Crawler downloads pdfs to project root directory
Describe the bug crawler = Crawler(output_dir="crawled_files") works ok. Defaults are a bit screwy (hidden_text=True, really?) but it also ends up following links to pdfs and downloading them. They aren't placed in the output_dir. I believe the underlying Selenium driver is just doing its thing, and the pdf link corner case isn't handled.
Error message No error, but if you crawl for a while you will invariably see a bunch of pdfs in your root folder if you are crawling sites with pdf brochures.
Expected behavior Ideally, a way to handle the pdfs, convert them to documents, and specify how you want them converted.

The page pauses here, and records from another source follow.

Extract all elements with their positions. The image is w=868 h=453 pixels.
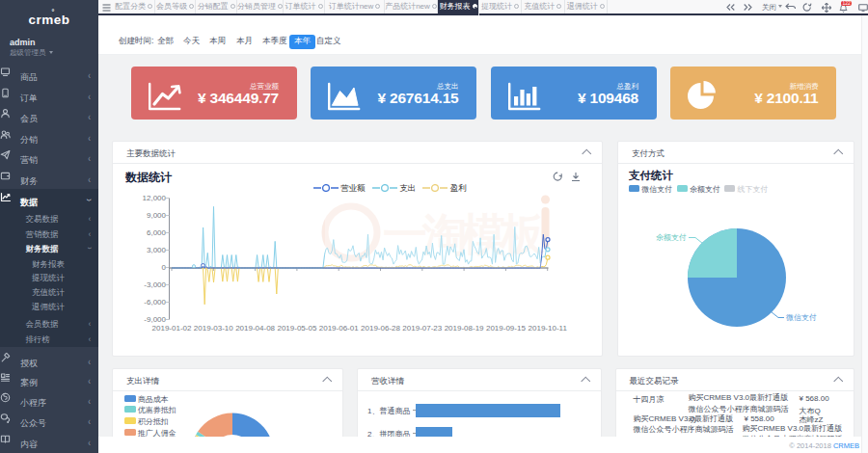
svg-text:2019-05-05: 2019-05-05 — [277, 324, 316, 333]
svg-text:9,000: 9,000 — [147, 211, 167, 220]
svg-text:2019-08-19: 2019-08-19 — [445, 324, 484, 333]
svg-text:2019-06-01: 2019-06-01 — [319, 324, 359, 333]
svg-text:2019-06-28: 2019-06-28 — [361, 324, 400, 333]
svg-text:2019-09-15: 2019-09-15 — [486, 324, 526, 333]
svg-text:2019-07-23: 2019-07-23 — [402, 324, 442, 333]
svg-text:2019-01-02: 2019-01-02 — [152, 324, 192, 333]
svg-text:3,000: 3,000 — [147, 246, 167, 254]
svg-text:-6,000: -6,000 — [144, 298, 166, 306]
svg-text:余额支付: 余额支付 — [656, 233, 687, 242]
svg-text:2019-04-08: 2019-04-08 — [235, 324, 275, 333]
svg-text:-9,000: -9,000 — [144, 315, 166, 324]
svg-text:6,000: 6,000 — [147, 228, 167, 237]
svg-text:2019-10-11: 2019-10-11 — [529, 324, 568, 333]
svg-text:微信支付: 微信支付 — [786, 313, 817, 322]
svg-text:2019-03-10: 2019-03-10 — [194, 324, 233, 333]
svg-text:-3,000: -3,000 — [144, 280, 166, 289]
svg-text:12,000: 12,000 — [143, 194, 167, 202]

Additional context The default extract_hidden_text=True doesn't make sense, it will extract javascript code usually not what you want in your documents
To Reproduce
Steps to reproduce the behavior
Just crawl the following urls with defaults, you will see a bunch of pdfs appear in your project root folder
travel_insurance_urls = [ "https://www.hsbc.com.hk/insurance/products/travel", "https://www.aig.com.hk/personal/travel-insurance", "https://www.zurich.com.hk/en/products/travel", "https://www.bluecross.com.hk/en/Travel-Smart/Information", "https://www.moneysmart.hk/en/travel-insurance", "https://www.moneyhero.com.hk/en/travel-insurance?psCollapse=true", ]
FAQ Check
- [x] Have you had a look at our new FAQ page?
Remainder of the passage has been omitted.